A Decision Executed Behind Closed Doors

A guest post by Under Fed:

Before Alan Greenspan assumed the position back in 1987, most Americans
likely had little inkling about who the Federal Reserve Chairman was or
what he did. The Black Monday US stock market crash on October 19, 1987
permanently altered this comfortable obscurity, when Alan Greenspan’s
heroic effort to stop the US stock market’s free fall by “supplying
liquidity” was widely perceived to have saved the US economy from a repeat
of the Great Depression. With this rescue operation, Alan Greenspan
instantly transformed himself from low-profile technocratic geek to
high-profile economic rock star.

Skeptics remained doubtful that a rerun of the Great Depression was
successfully avoided. One even wrote a book whose very title strongly
suggested otherwise (Reference: The Great Depression of 1990 by Dr. Ravi
Batra

http://www.amazon.com/Great-Depression-1990-Ravi-Batra/dp/0440201683)

But the Second Great Depression was not to be; the US economy officially
entered and left recession (July 1990 - March 1991, according to the
National Bureau of Economic Research), unemployment subsequently remained
relatively high during the period through 1994 in most of the US, and even
for even longer in some parts (California, for example), and the economy
some how muddled through without a replay of the 1930s. Housing prices
remained soft in many parts of the US during the period from 1990 through
1996, but generally did not see any large, widespread or persistent
patterns of decline.

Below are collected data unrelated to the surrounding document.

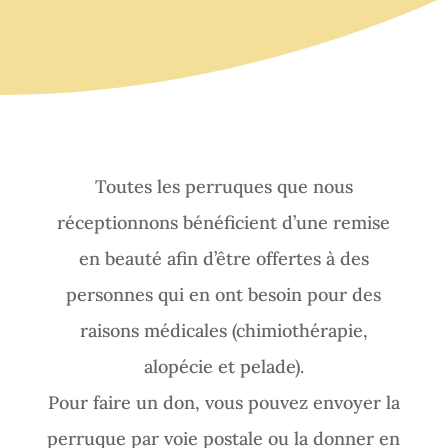
Toutes les perruques que nous
réceptionnons bénéficient d’une remise
en beauté afin
d’être offertes à des
personnes qui en ont besoin pour des
raisons médicales
(chimiothérapie,
alopécie et pelade).
Pour faire un don, vous pouvez envoyer la
perruque par voie postale ou la donner en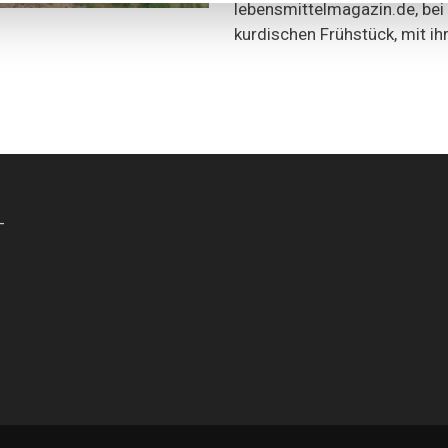
lebensmittelmagazin.de, bei
kurdischen Frühstück, mit ihr
-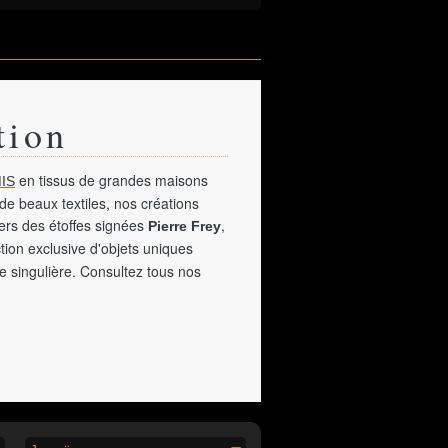
tion
en tissus de grandes maisons
IS
de beaux textiles, nos créations
vers des étoffes signées
,
Pierre Frey
tion exclusive d'objets uniques
e singulière. Consultez tous nos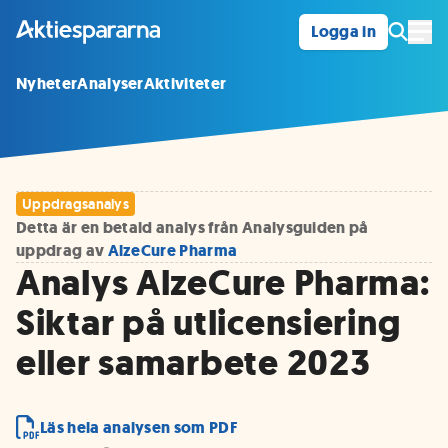
Logga in
Öpp
Nyheter
Analyser
Aktiviteter
Uppdragsanalys
Detta är en betald analys från Analysguiden på
uppdrag av
AlzeCure Pharma
Analys AlzeCure Pharma:
Siktar på utlicensiering
eller samarbete 2023
Läs hela analysen som PDF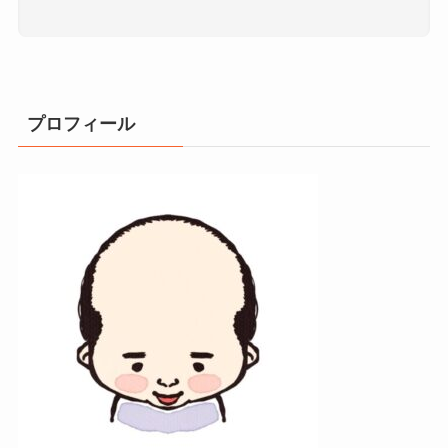
プロフィール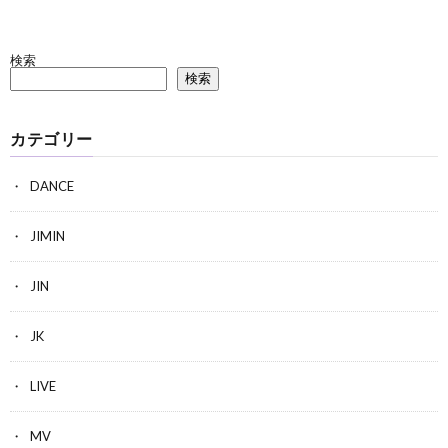
検索
検索
カテゴリー
DANCE
JIMIN
JIN
JK
LIVE
MV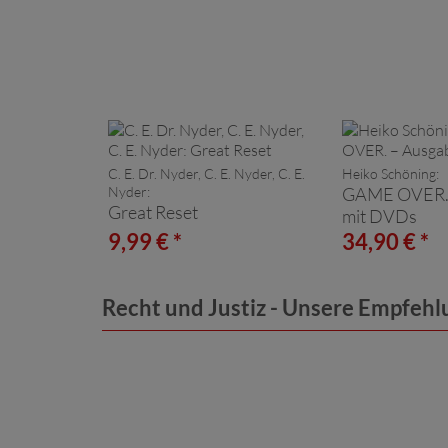
C. E. Dr. Nyder, C. E. Nyder, C. E.
Heiko Schöning:
Nyder:
GAME OVER. 
Great Reset
mit DVDs
9,99 € *
34,90 € *
Recht und Justiz - Unsere Empfeh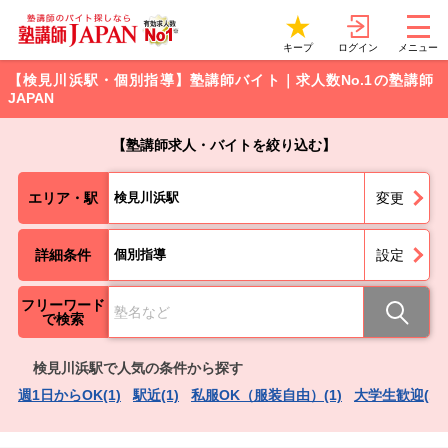
ログイン
キープ
メニュー
【検見川浜駅・個別指導】塾講師バイト｜求人数No.1の塾講師
JAPAN
【塾講師求人・バイトを絞り込む】
エリア・駅
検見川浜駅
変更
詳細条件
個別指導
設定
フリーワード
で検索
検見川浜駅で人気の条件から探す
週1日からOK(1)
駅近(1)
私服OK（服装自由）(1)
大学生歓迎(1)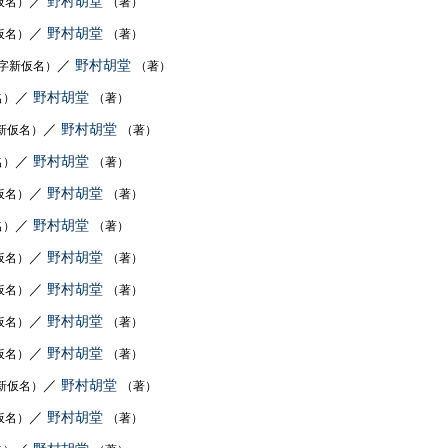
／
野村胡堂
仮名）
（著）
／
野村胡堂
仮名）
（著）
／
野村胡堂
字新仮名）
（著）
／
野村胡堂
名）
（著）
／
野村胡堂
新仮名）
（著）
／
野村胡堂
名）
（著）
／
野村胡堂
仮名）
（著）
／
野村胡堂
名）
（著）
／
野村胡堂
仮名）
（著）
／
野村胡堂
仮名）
（著）
／
野村胡堂
仮名）
（著）
／
野村胡堂
仮名）
（著）
／
野村胡堂
新仮名）
（著）
／
野村胡堂
仮名）
（著）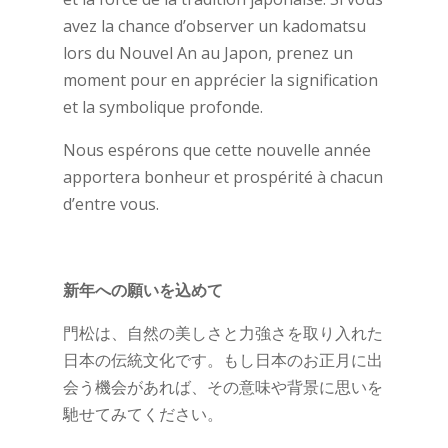
avez la chance d’observer un kadomatsu
lors du Nouvel An au Japon, prenez un
moment pour en apprécier la signification
et la symbolique profonde.
Nous espérons que cette nouvelle année
apportera bonheur et prospérité à chacun
d’entre vous.
新年への願いを込めて
門松は、自然の美しさと力強さを取り入れた
日本の伝統文化です。もし日本のお正月に出
会う機会があれば、その意味や背景に思いを
馳せてみてください。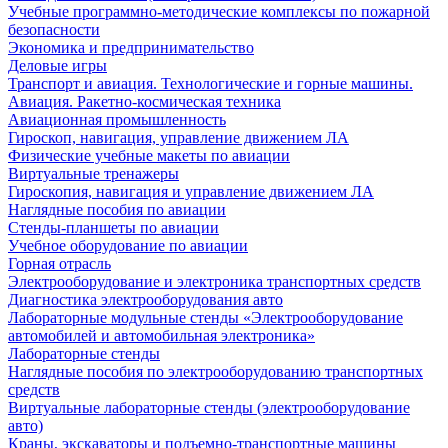
Учебные программно-методические комплексы по пожарной
безопасности
Экономика и предпринимательство
Деловые игры
Транспорт и авиация. Технологические и горные машины.
Авиация. Ракетно-космическая техника
Авиационная промышленность
Гироскоп, навигация, управление движением ЛА
Физические учебные макеты по авиации
Виртуальные тренажеры
Гироскопия, навигация и управление движением ЛА
Наглядные пособия по авиации
Стенды-планшеты по авиации
Учебное оборудование по авиации
Горная отрасль
Электрооборудование и электроника транспортных средств
Диагностика электрооборудования авто
Лабораторные модульные стенды «Электрооборудование
автомобилей и автомобильная электроника»
Лабораторные стенды
Наглядные пособия по электрооборудованию транспортных
средств
Виртуальные лабораторные стенды (электрооборудование
авто)
Краны, экскаваторы и подъемно-транспортные машины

By the end of 1996, less than a decade after the
Black Monday crash, US home prices had generally stabilized from the soft
period they experienced beginning in the late 1980s, setting the stage for
the most spectacular real estate boom in US history over the subsequent
nine year period.

Alan Greenspan’s stature steadily grew in the aftermath of the Black
Monday crash. He held the Fed Chairmanship over the course of four
subsequent presidential election cycles, serving during the terms of three
different presidents of alternating political affiliations.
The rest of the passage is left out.